One of the challenges we have, Dr. Osterholm explained, is what do we mean by fail? “What’s the definition? Some people right now have a view that any vaccine that isn’t like the measles vaccine is going to be a challenge, meaning they’ve got to work 93% to 98% of the time. I don’t think there’s any sense that that’s going to happen with this vaccine.

That doesn’t mean that there isn’t going to be an effective vaccine at 50%, 60% or 70%.”

Osterholm went on to explain, “We’ve never had a pandemic due to coronavirus before.”

“We’ve had influenza pandemics. With an influenza pandemic, you do get true waves, meaning you get a first big peak of cases, then the numbers come down substantially without any human intervention. It’s nothing we do. We’ve never understood why that happens, and then a few months later you get a second wave. At this point, that’s not what’s happening here.”

“This is like a forest fire and wherever there’s human wood to burn, it’ll do it. What we see, though, are these spikes in cases where human mitigation strategies ended, or they’re not adhering to them … This is just one constant pressure that’s occurring.”

Pandemic response failure – a befuddled White House response and an absence of Federal leadership — on this point, Osterholm explain, “We’ve failed because we declared victory over the virus when we had no business doing so. This virus has been poised to be transmitted in our communities, and we thought we had done enough to get it down, and then we gave up.”


At Today’s House hearing

Democrats on the House panel wasted little time in pointing out that the caseload is much lower in Europe and Asia than in the United States. Mr. Clyburn, the No. 3 House Democrat and chairman of the subcommittee, displayed a chart showing the disparity. Pressed to explain, Dr. Fauci said countries in those parts of the world were more aggressive about shutting down as the pandemic raged.

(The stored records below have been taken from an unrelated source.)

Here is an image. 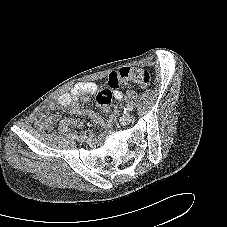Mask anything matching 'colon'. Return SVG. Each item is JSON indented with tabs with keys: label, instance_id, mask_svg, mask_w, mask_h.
I'll use <instances>...</instances> for the list:
<instances>
[{
	"label": "colon",
	"instance_id": "colon-1",
	"mask_svg": "<svg viewBox=\"0 0 227 227\" xmlns=\"http://www.w3.org/2000/svg\"><path fill=\"white\" fill-rule=\"evenodd\" d=\"M128 82L145 88L151 82V75L147 70L139 67H123L111 72L108 76V88L100 91L96 96L97 106L103 112L108 110L112 106L113 91Z\"/></svg>",
	"mask_w": 227,
	"mask_h": 227
}]
</instances>
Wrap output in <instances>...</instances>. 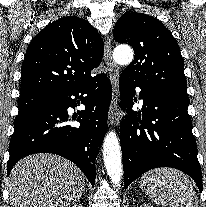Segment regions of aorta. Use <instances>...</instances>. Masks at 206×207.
Masks as SVG:
<instances>
[{
  "label": "aorta",
  "mask_w": 206,
  "mask_h": 207,
  "mask_svg": "<svg viewBox=\"0 0 206 207\" xmlns=\"http://www.w3.org/2000/svg\"><path fill=\"white\" fill-rule=\"evenodd\" d=\"M113 59L120 65L133 60V51L129 46H118L113 51ZM103 158L107 174L115 186H120L122 178L121 149L115 132L107 133L103 142Z\"/></svg>",
  "instance_id": "obj_1"
}]
</instances>
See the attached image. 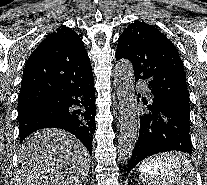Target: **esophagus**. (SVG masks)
I'll return each mask as SVG.
<instances>
[{
  "label": "esophagus",
  "mask_w": 207,
  "mask_h": 185,
  "mask_svg": "<svg viewBox=\"0 0 207 185\" xmlns=\"http://www.w3.org/2000/svg\"><path fill=\"white\" fill-rule=\"evenodd\" d=\"M110 110H111V111H115V110H116V107H115V106H111V107H110ZM117 123H118V124H121V123H122V120H121V119H118V120H117Z\"/></svg>",
  "instance_id": "1"
}]
</instances>
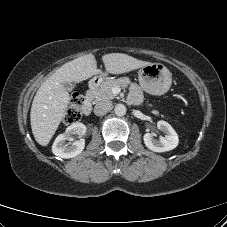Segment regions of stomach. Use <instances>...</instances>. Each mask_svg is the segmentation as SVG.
<instances>
[{
    "mask_svg": "<svg viewBox=\"0 0 227 227\" xmlns=\"http://www.w3.org/2000/svg\"><path fill=\"white\" fill-rule=\"evenodd\" d=\"M102 75L95 77L94 79L101 80ZM138 79L141 88L152 95L165 94L172 83L170 71L162 64L150 63L138 72Z\"/></svg>",
    "mask_w": 227,
    "mask_h": 227,
    "instance_id": "0dacf381",
    "label": "stomach"
}]
</instances>
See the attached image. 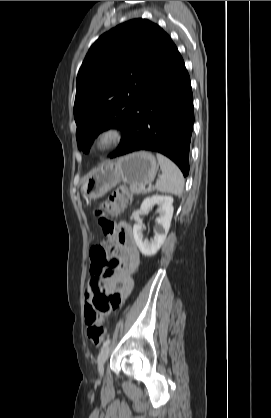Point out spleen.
Listing matches in <instances>:
<instances>
[{
  "instance_id": "obj_1",
  "label": "spleen",
  "mask_w": 271,
  "mask_h": 418,
  "mask_svg": "<svg viewBox=\"0 0 271 418\" xmlns=\"http://www.w3.org/2000/svg\"><path fill=\"white\" fill-rule=\"evenodd\" d=\"M157 159L163 175L156 182V190L163 193L181 196L185 183L182 172L176 164L162 154H157Z\"/></svg>"
}]
</instances>
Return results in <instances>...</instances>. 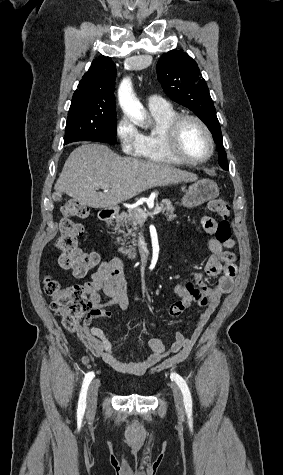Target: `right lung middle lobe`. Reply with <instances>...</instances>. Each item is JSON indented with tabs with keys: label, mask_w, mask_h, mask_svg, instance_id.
<instances>
[{
	"label": "right lung middle lobe",
	"mask_w": 283,
	"mask_h": 475,
	"mask_svg": "<svg viewBox=\"0 0 283 475\" xmlns=\"http://www.w3.org/2000/svg\"><path fill=\"white\" fill-rule=\"evenodd\" d=\"M115 105L72 101L66 123L64 144L96 141L116 144Z\"/></svg>",
	"instance_id": "right-lung-middle-lobe-1"
}]
</instances>
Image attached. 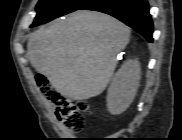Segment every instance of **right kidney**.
Masks as SVG:
<instances>
[{"label":"right kidney","mask_w":182,"mask_h":140,"mask_svg":"<svg viewBox=\"0 0 182 140\" xmlns=\"http://www.w3.org/2000/svg\"><path fill=\"white\" fill-rule=\"evenodd\" d=\"M141 76L138 60H128L114 75L107 93V109L112 115L123 113L133 101Z\"/></svg>","instance_id":"obj_1"}]
</instances>
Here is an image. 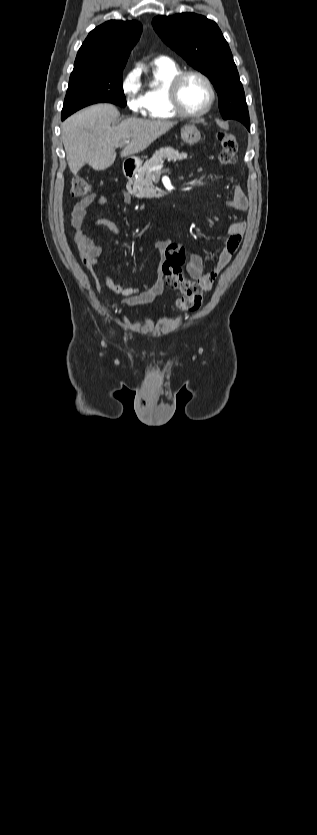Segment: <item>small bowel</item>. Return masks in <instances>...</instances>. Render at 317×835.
<instances>
[{"label":"small bowel","instance_id":"obj_1","mask_svg":"<svg viewBox=\"0 0 317 835\" xmlns=\"http://www.w3.org/2000/svg\"><path fill=\"white\" fill-rule=\"evenodd\" d=\"M123 200L129 204L131 197L128 194H123ZM106 202L107 199L104 196H97L95 193H90L79 200L72 210L71 225L73 228V241L79 249V254L84 265L92 273H95L100 265L98 259L103 255V247L87 235L84 220L87 215V210L92 204L97 203L102 205ZM228 205L237 211L243 212L247 210V197L239 183L234 185L233 195L228 201ZM91 225L107 229L115 237L113 246H118L120 242V229L114 221L107 218H98ZM243 233L244 226L242 223L235 222L228 227L225 243L220 251L217 266L211 272L204 273V261L199 254L189 256L186 264L187 274L201 285L203 291H208L212 288L221 271L230 263L241 244ZM155 248L159 254L160 264L166 259L180 260L184 264L186 251L183 245L174 243L169 239H163L156 243ZM103 283L113 293L121 295L124 298L121 304L127 307H133L143 303L149 297L157 296L164 290L163 274L160 269L156 274L154 282L143 287L122 286L116 283L108 274L104 275Z\"/></svg>","mask_w":317,"mask_h":835}]
</instances>
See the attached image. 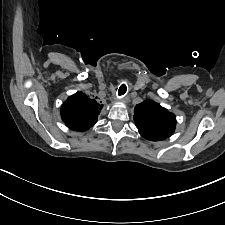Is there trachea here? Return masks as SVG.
I'll return each instance as SVG.
<instances>
[{
  "label": "trachea",
  "mask_w": 225,
  "mask_h": 225,
  "mask_svg": "<svg viewBox=\"0 0 225 225\" xmlns=\"http://www.w3.org/2000/svg\"><path fill=\"white\" fill-rule=\"evenodd\" d=\"M127 91V87L125 85V83L121 84V86L119 87V90H118V95L121 96V95H124Z\"/></svg>",
  "instance_id": "1"
}]
</instances>
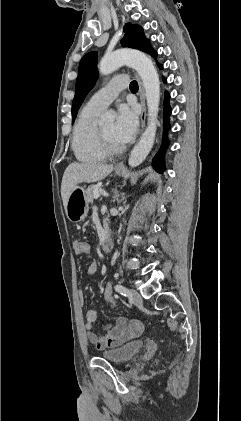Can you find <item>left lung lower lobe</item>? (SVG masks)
I'll return each mask as SVG.
<instances>
[{
	"label": "left lung lower lobe",
	"mask_w": 241,
	"mask_h": 421,
	"mask_svg": "<svg viewBox=\"0 0 241 421\" xmlns=\"http://www.w3.org/2000/svg\"><path fill=\"white\" fill-rule=\"evenodd\" d=\"M144 52L149 53L152 56H156V52L151 48L149 42L146 44V46L144 47V49L142 50ZM159 67L161 68V66L159 65ZM169 98L170 95L168 93L165 94V101H164V126H165V132L166 130L169 128V115L171 114V109L169 106ZM168 145V141L166 138H164V144H163V148L160 150V154L164 153L165 148ZM153 165L154 168L156 169V171L162 173L165 169L164 163H163V159L161 157H155L153 159Z\"/></svg>",
	"instance_id": "0a47b994"
}]
</instances>
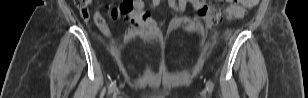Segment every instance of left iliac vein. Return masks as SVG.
Instances as JSON below:
<instances>
[{"mask_svg":"<svg viewBox=\"0 0 308 98\" xmlns=\"http://www.w3.org/2000/svg\"><path fill=\"white\" fill-rule=\"evenodd\" d=\"M204 98H206V89L203 91Z\"/></svg>","mask_w":308,"mask_h":98,"instance_id":"left-iliac-vein-1","label":"left iliac vein"}]
</instances>
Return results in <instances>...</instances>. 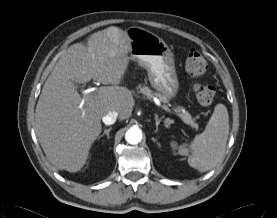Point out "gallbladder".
<instances>
[{"mask_svg": "<svg viewBox=\"0 0 277 218\" xmlns=\"http://www.w3.org/2000/svg\"><path fill=\"white\" fill-rule=\"evenodd\" d=\"M74 84L77 86L78 85V83H76V82H74Z\"/></svg>", "mask_w": 277, "mask_h": 218, "instance_id": "bac80fb5", "label": "gallbladder"}]
</instances>
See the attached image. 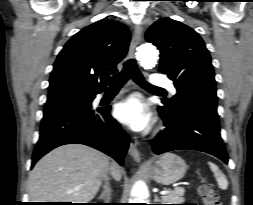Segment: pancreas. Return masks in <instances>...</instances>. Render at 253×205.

“When they shut down, they shut down to the tune of about 95 percent, getting their baseline down to tens or hundreds of cases a day,” Dr. Fauci said.

By contrast, Fauci went on to explain that, “…only about 50 percent of the United States shut down, and the baseline of daily cases was much higher — as many as 20,000 new cases a day — even at its lowest. More recently, the United States has recorded as many as 70,000 new cases a day.

Representative Jamie Raskin, Democrat of Maryland, suggested that lack of social cohesion and political leadership was to blame. To that Dr. Fauci said, “I think there was such a diversity of response in this country from different states that we really did not have a unified, bringing everything down.”